The story starts and ends with a booming consumer market in salaula clothing in Zambia, growing in the 1980s and expanding through the 1990s. The cultural meaning and significance of clothing styles and choices are at the heart of Hansen's investigation, although she does include chapters explaining the murky world of international trade in these bundles of fabric. (What most Westerners consider charity donations in fact fuel a network of commerce that is rather lucrative for some political-economy actors along the way.) The shifting significance of salaula in Zambia allows insight into the social construction of individuals' needs and wants: "For not only does salaula give people what they need, namely clothing they can afford; it also gives them what they want, namely the ability to dress rather than wear rags" (p. 15). Hansen's exploration, especially of clothing wants and choices, provides a counterpoint to the frequently negative depiction of globalization, considering more fully the clear impact of local agency on Zambian engagement in these markets. The chapters on shopping ("The Work of Consumption") and dressing ("Clothing, Gender, and Power") are particularly strong examples of the value of this approach.
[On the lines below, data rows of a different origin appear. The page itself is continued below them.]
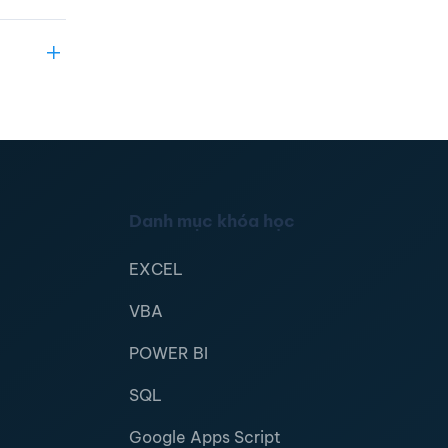
Danh mục khóa học
EXCEL
VBA
POWER BI
SQL
Google Apps Script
As broad as the book is in scope, covering the historical and contemporary roles of secondhand clothing, internationally and in Zambia, as commodity and symbol, for different ages and sexes, it is understandable that some discussion occasionally seems to ramble. Any reader will likely find some intriguing areas insufficiently well developed or analyzed. For instance, elements of the Zambian case predisposed the population to "preoccupation" with clothes in colonial times, as a mining political economy with a relatively greater focus on population control than would be found in other types of colonies: barred from spending their money on land, houses, or European leisure activities, Zambians could purchase only a very few consumables, and clothing was among them. Since much of the discussion is generalized to Africa and Africans, comparison with the meaning and significance of secondhand clothing in other countries with different social, [End Page 145] political, and economic systems (both colonial and contemporary) would be an example of an analytical approach that would carry this work forward to greater interest and consequence.